# Task to carry out
State the number of lines below in which the word "polite" appears. Nothing else belongs in the answer.

Page segmentation data
————

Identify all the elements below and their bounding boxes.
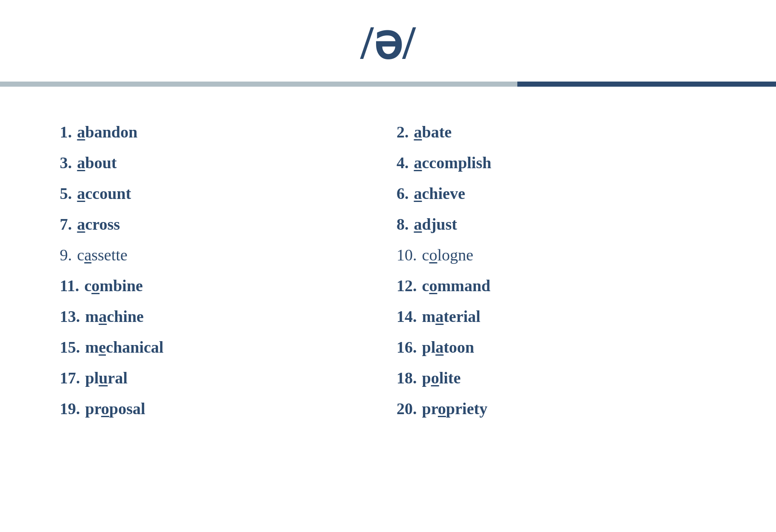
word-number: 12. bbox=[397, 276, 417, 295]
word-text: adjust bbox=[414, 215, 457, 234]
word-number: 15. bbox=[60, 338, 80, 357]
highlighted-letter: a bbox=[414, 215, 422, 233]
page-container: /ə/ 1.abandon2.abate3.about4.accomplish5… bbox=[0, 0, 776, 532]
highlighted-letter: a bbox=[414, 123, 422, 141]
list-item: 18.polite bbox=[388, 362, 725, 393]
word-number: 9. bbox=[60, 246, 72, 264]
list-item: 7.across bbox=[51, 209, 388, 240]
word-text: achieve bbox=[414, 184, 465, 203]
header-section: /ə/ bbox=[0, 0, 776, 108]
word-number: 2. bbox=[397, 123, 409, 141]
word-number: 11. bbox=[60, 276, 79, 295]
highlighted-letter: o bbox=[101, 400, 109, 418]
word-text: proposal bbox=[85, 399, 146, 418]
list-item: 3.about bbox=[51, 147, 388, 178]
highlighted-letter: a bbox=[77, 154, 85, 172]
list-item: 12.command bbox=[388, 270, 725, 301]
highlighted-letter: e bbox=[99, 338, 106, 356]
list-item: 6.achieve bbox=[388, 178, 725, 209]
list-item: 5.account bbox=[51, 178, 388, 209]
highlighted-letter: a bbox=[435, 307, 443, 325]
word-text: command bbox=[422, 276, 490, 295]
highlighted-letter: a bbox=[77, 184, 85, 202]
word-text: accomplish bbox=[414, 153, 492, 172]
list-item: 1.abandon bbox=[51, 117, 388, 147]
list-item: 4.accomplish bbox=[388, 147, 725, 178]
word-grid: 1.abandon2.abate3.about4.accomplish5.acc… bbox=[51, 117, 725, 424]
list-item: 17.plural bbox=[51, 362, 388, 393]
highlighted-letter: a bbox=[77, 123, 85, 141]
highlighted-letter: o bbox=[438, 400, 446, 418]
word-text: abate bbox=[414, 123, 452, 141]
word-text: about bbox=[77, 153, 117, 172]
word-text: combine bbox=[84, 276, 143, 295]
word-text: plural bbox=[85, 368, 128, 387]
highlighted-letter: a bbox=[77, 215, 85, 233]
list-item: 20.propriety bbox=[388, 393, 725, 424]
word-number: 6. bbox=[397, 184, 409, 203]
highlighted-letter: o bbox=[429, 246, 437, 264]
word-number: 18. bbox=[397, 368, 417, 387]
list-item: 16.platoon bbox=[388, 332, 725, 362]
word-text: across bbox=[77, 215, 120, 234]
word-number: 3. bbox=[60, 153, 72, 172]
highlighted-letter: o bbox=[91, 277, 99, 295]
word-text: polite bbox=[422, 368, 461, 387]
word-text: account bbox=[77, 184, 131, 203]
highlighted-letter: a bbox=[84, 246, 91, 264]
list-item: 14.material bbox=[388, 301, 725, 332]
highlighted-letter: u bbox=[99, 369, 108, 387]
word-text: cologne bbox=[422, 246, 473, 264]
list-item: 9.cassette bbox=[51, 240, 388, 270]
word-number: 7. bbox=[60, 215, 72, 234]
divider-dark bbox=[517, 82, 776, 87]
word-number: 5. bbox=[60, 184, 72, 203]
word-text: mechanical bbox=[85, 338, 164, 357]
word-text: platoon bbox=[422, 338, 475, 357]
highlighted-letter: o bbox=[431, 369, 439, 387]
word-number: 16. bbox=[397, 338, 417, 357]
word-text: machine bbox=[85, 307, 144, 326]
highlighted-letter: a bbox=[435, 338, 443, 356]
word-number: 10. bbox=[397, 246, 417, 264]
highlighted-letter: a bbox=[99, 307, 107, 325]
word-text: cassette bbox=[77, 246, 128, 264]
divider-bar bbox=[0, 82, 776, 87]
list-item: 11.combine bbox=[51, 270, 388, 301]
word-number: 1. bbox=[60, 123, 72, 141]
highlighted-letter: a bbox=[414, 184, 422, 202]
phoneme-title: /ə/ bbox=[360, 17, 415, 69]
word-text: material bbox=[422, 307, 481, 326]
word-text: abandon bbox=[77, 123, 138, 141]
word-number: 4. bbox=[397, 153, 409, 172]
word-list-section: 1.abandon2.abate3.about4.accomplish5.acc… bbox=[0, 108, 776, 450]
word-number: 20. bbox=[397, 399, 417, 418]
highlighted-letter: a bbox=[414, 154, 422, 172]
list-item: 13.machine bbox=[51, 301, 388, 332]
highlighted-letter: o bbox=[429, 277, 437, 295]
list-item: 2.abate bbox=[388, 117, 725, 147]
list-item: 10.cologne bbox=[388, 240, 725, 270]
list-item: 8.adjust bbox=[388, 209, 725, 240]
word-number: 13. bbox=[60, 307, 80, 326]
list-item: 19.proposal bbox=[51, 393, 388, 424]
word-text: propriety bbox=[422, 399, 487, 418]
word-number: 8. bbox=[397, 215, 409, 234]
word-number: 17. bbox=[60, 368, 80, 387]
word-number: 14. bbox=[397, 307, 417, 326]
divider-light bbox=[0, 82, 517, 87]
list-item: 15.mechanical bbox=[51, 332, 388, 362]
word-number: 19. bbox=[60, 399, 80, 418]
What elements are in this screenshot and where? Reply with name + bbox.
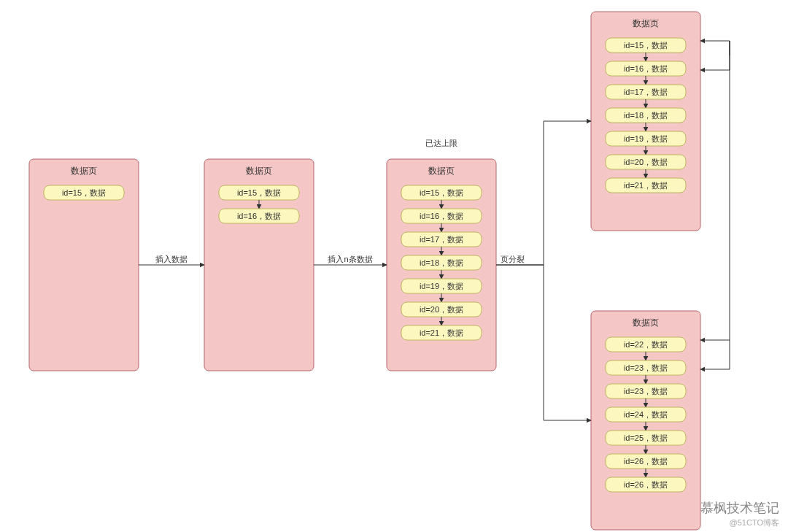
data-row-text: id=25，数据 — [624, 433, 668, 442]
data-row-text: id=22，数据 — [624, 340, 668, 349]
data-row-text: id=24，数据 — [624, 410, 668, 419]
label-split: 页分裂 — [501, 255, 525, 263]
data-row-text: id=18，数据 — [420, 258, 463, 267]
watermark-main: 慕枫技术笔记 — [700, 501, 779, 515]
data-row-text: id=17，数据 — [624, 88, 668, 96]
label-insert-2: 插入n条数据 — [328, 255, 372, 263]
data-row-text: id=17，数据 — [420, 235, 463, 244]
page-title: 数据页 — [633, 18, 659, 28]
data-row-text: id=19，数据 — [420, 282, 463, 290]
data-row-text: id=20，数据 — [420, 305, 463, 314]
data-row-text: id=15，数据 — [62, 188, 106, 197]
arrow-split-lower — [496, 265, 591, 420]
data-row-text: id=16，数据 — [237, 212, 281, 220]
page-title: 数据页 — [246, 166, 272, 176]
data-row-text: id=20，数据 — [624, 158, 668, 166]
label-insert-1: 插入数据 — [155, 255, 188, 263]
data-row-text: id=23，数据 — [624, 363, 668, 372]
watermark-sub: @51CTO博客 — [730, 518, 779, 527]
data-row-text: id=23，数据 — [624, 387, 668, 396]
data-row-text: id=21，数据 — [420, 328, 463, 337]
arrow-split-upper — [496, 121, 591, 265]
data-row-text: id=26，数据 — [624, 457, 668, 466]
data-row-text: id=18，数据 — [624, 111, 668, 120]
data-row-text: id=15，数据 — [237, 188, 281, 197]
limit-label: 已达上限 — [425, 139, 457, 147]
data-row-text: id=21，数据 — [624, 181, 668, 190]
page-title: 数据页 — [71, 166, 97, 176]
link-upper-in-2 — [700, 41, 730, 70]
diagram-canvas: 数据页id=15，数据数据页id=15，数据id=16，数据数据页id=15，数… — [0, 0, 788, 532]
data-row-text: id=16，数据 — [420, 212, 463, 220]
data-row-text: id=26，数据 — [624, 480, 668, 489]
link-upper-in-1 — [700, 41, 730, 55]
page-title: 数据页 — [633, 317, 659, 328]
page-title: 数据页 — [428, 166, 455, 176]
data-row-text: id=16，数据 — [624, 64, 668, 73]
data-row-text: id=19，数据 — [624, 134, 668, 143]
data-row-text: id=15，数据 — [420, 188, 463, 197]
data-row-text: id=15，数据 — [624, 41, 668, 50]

————

# Result of this exercise
2